Quanto aos rumos do governo Lula, o modelo está dito, está dado, é o que defende o próprio Lula desde sempre: o Brasil terá um governo que vai incentivar a iniciativa privada por meio do crédito, de parcerias público/privada. No governo Lula teremos um Estado indutor do desenvolvimento econômico sustentável e será exemplo para o mundo, inclusive atraindo investidores internacionais. Um modelo de desenvolvimento que respeite nossos biomas, com crescimento literalmente ancorado na sustentabilidade.

Onde está a dúvida? Onde está o fator da instabilidade? Zero fator de instabilidade. Estamos diante de um governo de diálogo, de composição, de pacificação, de unificação do Brasil. Não haverá sobressaltos na política e tampouco na economia. As decisões serão construídas com diálogo, como bem disse o presidente Lula em seu discurso histórico, após conclusão da apuração dos votos no dia 30 de outubro.

O mantra de Lula tem sido: credibilidade, estabilidade e previsibilidade.
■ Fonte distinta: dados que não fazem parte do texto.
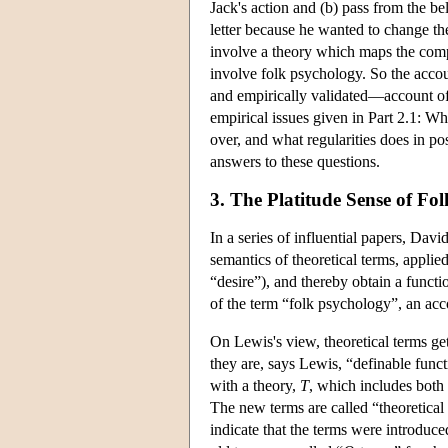
Jack's action and (b) pass from the bel
letter because he wanted to change the
involve a theory which maps the comple
involve folk psychology. So the accoun
and empirically validated—account of f
empirical issues given in Part 2.1: Wh
over, and what regularities does in pos
answers to these questions.
3. The Platitude Sense of Fo
In a series of influential papers, Da
semantics of theoretical terms, appli
“desire”), and thereby obtain a functio
of the term “folk psychology”, an ac
On Lewis's view, theoretical terms get
they are, says Lewis, “definable funct
with a theory,
T
, which includes bot
The new terms are called “theoretical
indicate that the terms were introduc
Não há melhor ambiente para os investidores do que esse. O que é necessário é que uma parcela do país desça do palanque. A eleição acabou. Agora é momento de “baixar a temperatura” política estabelecida na sociedade. É hora de olharmos mais o que nos une do que as nossas divergências, como bem disse o presidente Lula em 30/10, pós reconhecimento pelo TSE de sua vitória. É hora de fazer o Brasil crescer.

O combate à pobreza, o combate à fome e a busca do crescimento econômico com inclusão social, com mais oportunidades, tem que ser a busca de todos nós: governos, políticos, trabalhadores, empresários, empreendedores, investidores do mercado de capitais, do conjunto da sociedade. Não podemos permitir que haja uma “fotografia” para o mundo que no Brasil existe uma contradição entre os interesses dos mercados e o combate à fome e à miséria.

Até porque essa contradição é falsa. Todos queremos geração de riquezas e que esse crescimento econômico sustentável signifique um país mais justo.